Would you copy out exactly the lines of the listing below, beginning with the one that contains "email: sale@buy-sell.co.il" and ending with the last?

++++++++++++++++++++

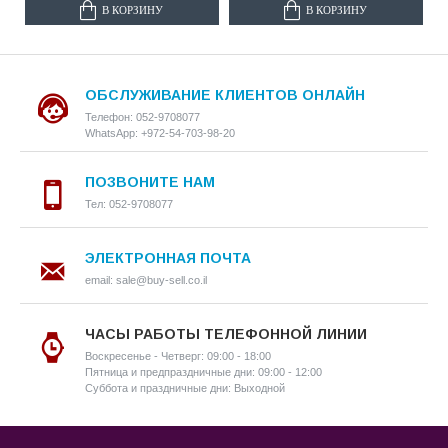
В КОРЗИНУ
В КОРЗИНУ
ОБСЛУЖИВАНИЕ КЛИЕНТОВ ОНЛАЙН
Телефон: 052-9708077
WhatsApp: +972-54-703-98-20
ПОЗВОНИТЕ НАМ
Тел: 052-9708077
ЭЛЕКТРОННАЯ ПОЧТА
email: sale@buy-sell.co.il
ЧАСЫ РАБОТЫ ТЕЛЕФОННОЙ ЛИНИИ
Воскресенье - Четверг: 09:00 - 18:00
Пятница и предпраздничные дни: 09:00 - 12:00
Суббота и праздничные дни: Выходной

++++++++++++++++++++

- YOUR SOLUTION -
email: sale@buy-sell.co.il
ЧАСЫ РАБОТЫ ТЕЛЕФОННОЙ ЛИНИИ
Воскресенье - Четверг: 09:00 - 18:00
Пятница и предпраздничные дни: 09:00 - 12:00
Суббота и праздничные дни: Выходной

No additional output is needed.